Mount Sinai Study: Coronavirus in NYC Came ‘Predominately’ from Europe

A patient is wheeled out of Elmhurst Hospital Center to a waiting ambulance, Tuesday, Apri
AP Photo/Kathy Willens

Researchers at Icahn School of Medicine at Mount Sinai say the large-scale Chinese coronavirus outbreak in New York City, New York, “predominately” came from Europe.

In a study published Thursday, Mount Sinai researchers traced the source of coronavirus cases in New York City, which “predominately arose through untracked transmission between the United States and Europe,” they say.

“We sequenced genomes from COVID-19 cases identified up to March 18,” Harm van Bakel, PhD, said in a news release. “These cases were drawn from 21 New York City neighborhoods across four boroughs (Manhattan, Bronx, Queens and Brooklyn), as well as two towns in neighboring Westchester County.”

The researchers concluded that multiple independent cases of coronavirus arrived in New York City primarily from Europe and other regions of the U.S. like Seattle, Washington.
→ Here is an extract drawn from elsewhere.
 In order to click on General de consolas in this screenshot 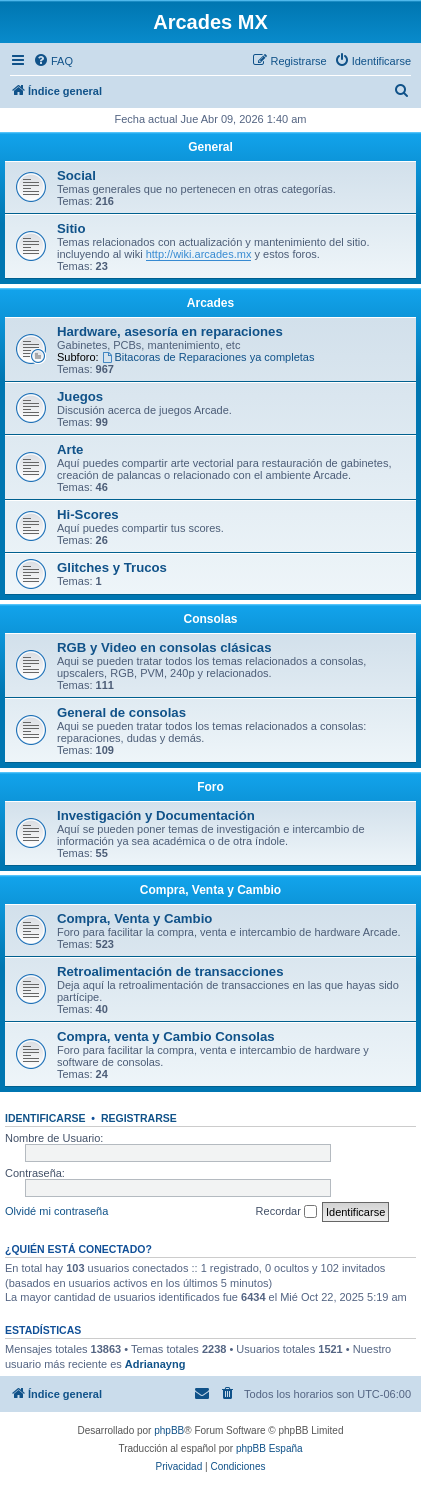 , I will do `click(121, 712)`.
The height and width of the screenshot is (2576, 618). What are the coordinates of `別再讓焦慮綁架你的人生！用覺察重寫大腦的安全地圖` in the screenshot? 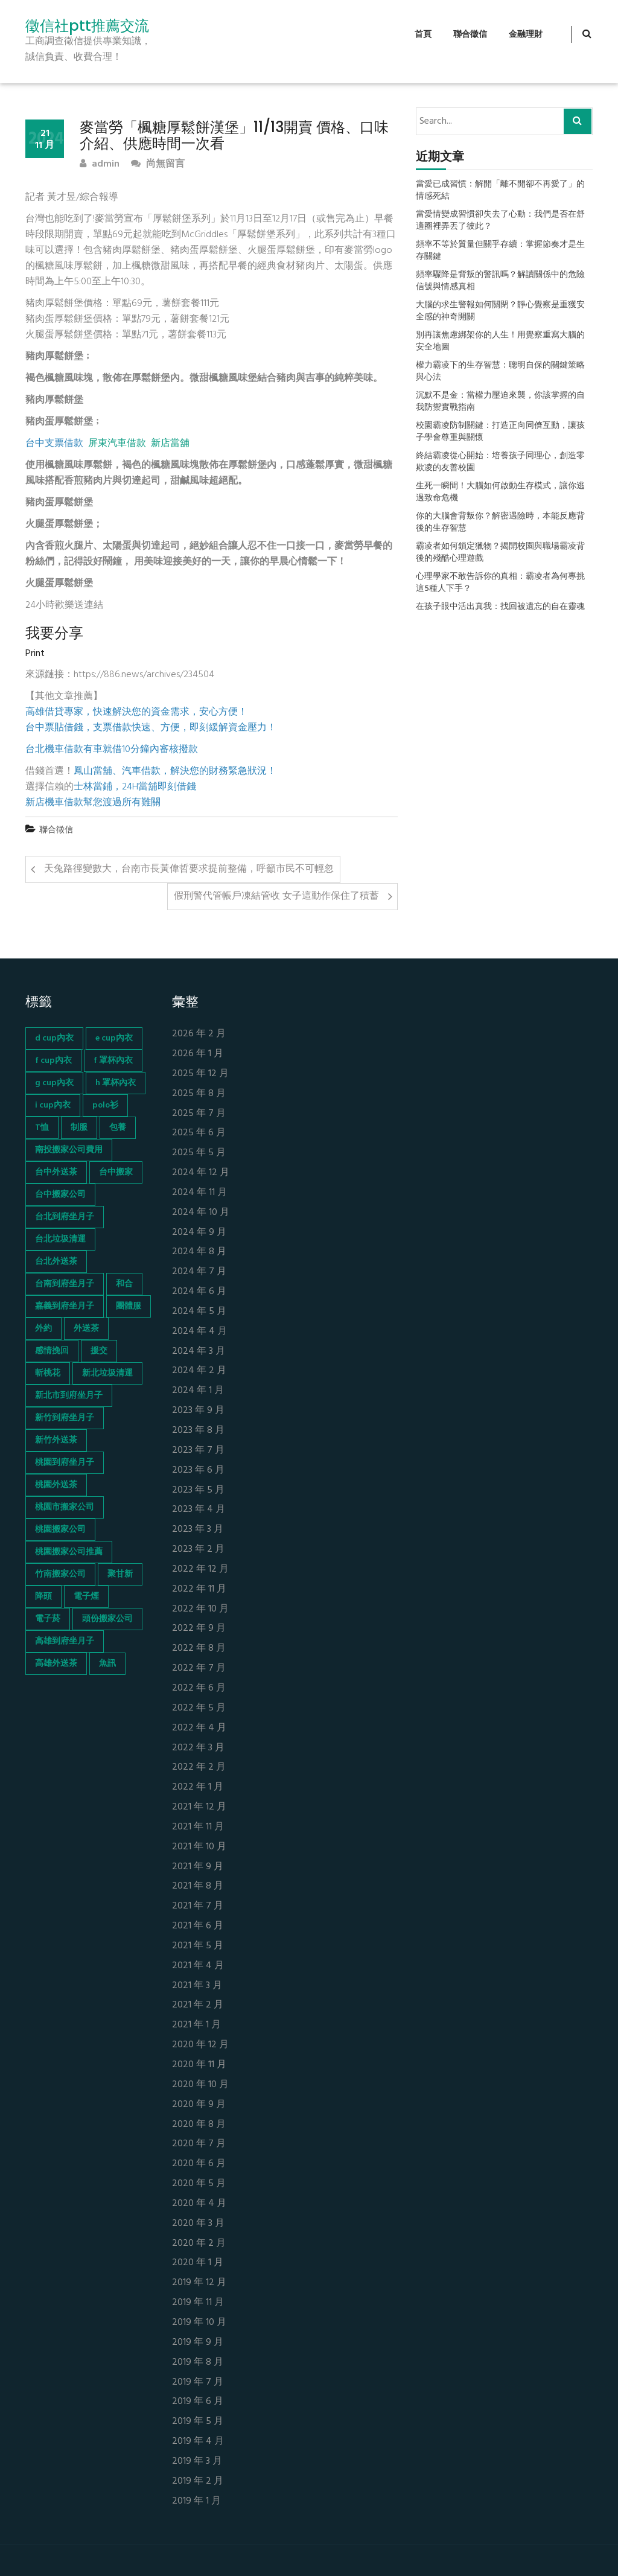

The study reveals that the coronavirus may have been circulating in New York City in late January, weeks before President Donald Trump ordered a ban on travel from Europe.

“These results show that [coronavirus] came to the New York City area predominately via Europe through untracked transmissions,” Viviana Simon, MD, PhD, said.

“Only one of the cases studied was infected with a virus that was a clear candidate for introduction from Asia, and that virus is most closely related to viral isolates from Seattle, Washington,” Simon said. “The study also suggests that the virus was likely circulating as early as late-January 2020 in the New York City area. This underscores the urgent need for early and continued broad testing to identify untracked transmission clusters in the community.”

Since March 13, a travel ban on Europe has prevented recent European travelers and Europeans from entering the U.S. through international flights. Trump’s travel bans on China, Iran, and Europe have been hugely supported by American citizens — 95 percent of whom say the restrictions are necessary to stop the spread of the coronavirus.

Travel from other highly-affected coronavirus regions, though, have continued to the U.S. For example, daily flights from Brazil — where there are more than 18,000 confirmed coronavirus cases — are landing in major cities like Miami, Florida, and Dallas, Texas.

While the State Department has stopped visa processing for most of all visas, H-2A and H-2B foreign workers are being fast-tracked to the U.S. to take American agricultural and nonagricultural jobs with minimal screenings. These foreign workers primarily arrive from Mexico, where there are nearly 3,200 confirmed coronavirus cases and Central America where hundreds have contracted the virus.